La méthodologie est certainement bien plus complexe que ça. Facebook ayant notamment tendance à utiliser les données que les autres utilisateurs détiennent sur vous-mêmes, comme le montre par exemple le célèbre « Vous connaissez peut-être » (sur lequel Rue89 s’était déjà penché, en montrant que cet algo utilisait, outre la géolocalisation, la présence de votre numéro de téléphone dans les répertoires d’autres utilisateurs).

Le site d’information craint en tout cas que de tels algorithmes puissent être adaptés pour détecter d’autres genres d’intentions :

D’ailleurs Facebook ne compte pas s’arrêter là, la prochaine étape serait de détecter les potentiels passages à l’acte des terroristes. Et cela inquiète l’avocate : “Ils vont dénoncer les gens ? Alors quoi, on va voir la police débarquer chez nous parce qu’on a mis une connerie sur Facebook ?”

Mais cette option n’est encore qu’à l’étude. En attendant, la mission de cette intelligence artificielle est de protéger les adolescents fragiles.

Déconnexion

Le site haro-grenoble.info explique comment se débarasser d’un compteur électrique intelligent Linky, une fois qu’il a été gentiment installé à l’insu de l’usager.

1) Coupez votre disjoncteur dans votre maison pour ne pas être en charge, afin d’éviter un flash dans le point 3 ci-dessous.

2) Repérez ce qu’on appelle « la grille » EDF qui supporte les fusibles EDF. Ceux-ci déterminent votre puissance souscrite. La grille se trouve en amont du compteur, soit dans la colonne de l’immeuble, soit dans votre coffret.

3) Déplombez-la et retirez en premier le fusible de la phase, puis ce qu’on appelle la barrette de neutre.

La suite est à lire ici.

Avec le sourire

Et voilà, ce qui devait arriver, arriva, le capitalisme est devenu vraiment très sympa !

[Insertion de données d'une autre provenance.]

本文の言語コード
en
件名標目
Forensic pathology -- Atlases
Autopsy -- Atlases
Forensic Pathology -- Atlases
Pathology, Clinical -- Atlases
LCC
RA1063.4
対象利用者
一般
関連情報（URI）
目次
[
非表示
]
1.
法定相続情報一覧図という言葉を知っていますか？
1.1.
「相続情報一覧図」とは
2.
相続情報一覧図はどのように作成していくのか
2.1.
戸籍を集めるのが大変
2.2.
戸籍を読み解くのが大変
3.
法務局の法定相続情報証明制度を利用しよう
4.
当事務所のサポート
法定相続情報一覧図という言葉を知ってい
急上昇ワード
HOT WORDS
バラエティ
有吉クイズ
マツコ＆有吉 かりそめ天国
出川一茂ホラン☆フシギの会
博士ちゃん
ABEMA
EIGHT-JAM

Le site Widoobiz nous présente la startup de livraison de repas d’affaires Pop Chef. Ses patrons affirment ne pas fixer d’horaires ni de durée de travail à leurs employés, qui peuvent par ailleurs prendre leurs vacances du jour au lendemain.

Nos salariés sont libres de poser leurs vacances quand ils le souhaitent, s’ils veulent poser 3 semaines du jour au lendemain et qu’ils se sont organisés dans leur travail pour le faire, ils le font.

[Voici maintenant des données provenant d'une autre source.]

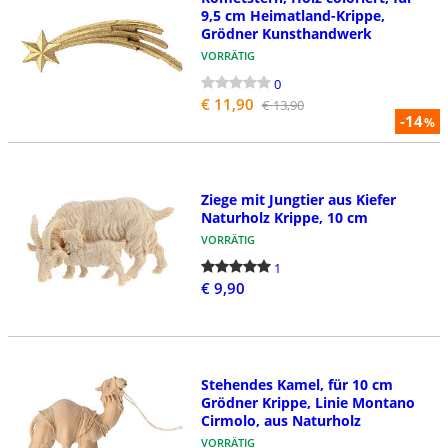
9,5 cm Heimatland-Krippe,
Grödner Kunsthandwerk
VORRÄTIG
0
€ 11,90
€ 13,90
-14
%
Ziege mit Jungtier aus Kiefer
Naturholz Krippe, 10 cm
VORRÄTIG
1
€ 9,90
Stehendes Kamel, für 10 cm
Grödner Krippe, Linie Montano
Cirmolo, aus Naturholz
VORRÄTIG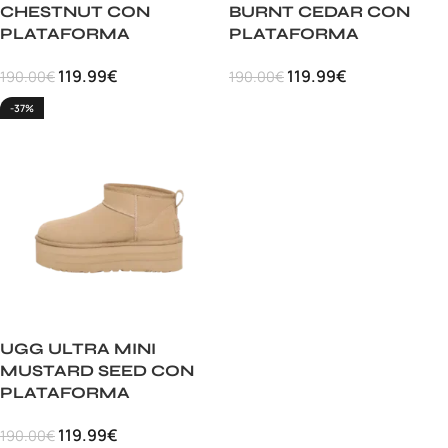
CHESTNUT CON
BURNT CEDAR CON
PLATAFORMA
PLATAFORMA
119.99
€
119.99
€
190.00
€
190.00
€
-37%
UGG ULTRA MINI
MUSTARD SEED CON
PLATAFORMA
119.99
€
190.00
€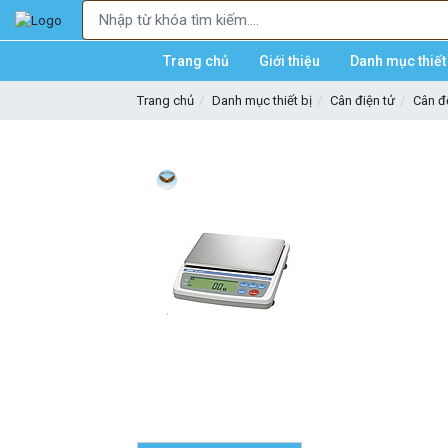
Trang chủ
Giới thiệu
Danh mục thiết 
Trang chủ
Danh mục thiết bị
Cân điện tử
Cân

C’est pas contre-productif pour une entreprise d’avoir des employés aussi libres ?
Non, au contraire ! Un salarié fatigué ça c’est contre-productif. Avec François mon associé, on a toujours été d’accord sur le fait qu’un salarié heureux c’est un salarié libre. On n’a pas non plus de culture de l’horaire comme il existe dans la plupart des entreprises françaises. Chacun travaille quand il veut. On préfère voir un salarié 4h par jour à fond dans son travail et qui a du temps pour d’autres loisirs l’après-midi plutôt qu’un salarié qui traîne à la tâche et s’implique moins. Je trouve ça aberrant quand j’entends que certaines personnes restent au bureau jusqu’à 19h parce que c’est stipulé dans leur contrat alors qu’elles n’ont plus grand chose à faire depuis 17h…
[...]

En tant que CEO, j’ai toujours choisi la voie de la transparence. On communique tous les jours les chiffres. Quand ça ne va pas, on le dit. C’est comme ça que les choses fonctionnent et que nos employés ont confiance en nous.

[...]
Le modèle du patron qui a son bureau au dernier étage c’est dépassé. On ne s’octroie pas non plus de privilèges. On distribue des tracts avec eux, une fois par mois on effectue une livraison, c’est ce qui fait qu’ils ont confiance en nous et aiment travailler pour nous je pense.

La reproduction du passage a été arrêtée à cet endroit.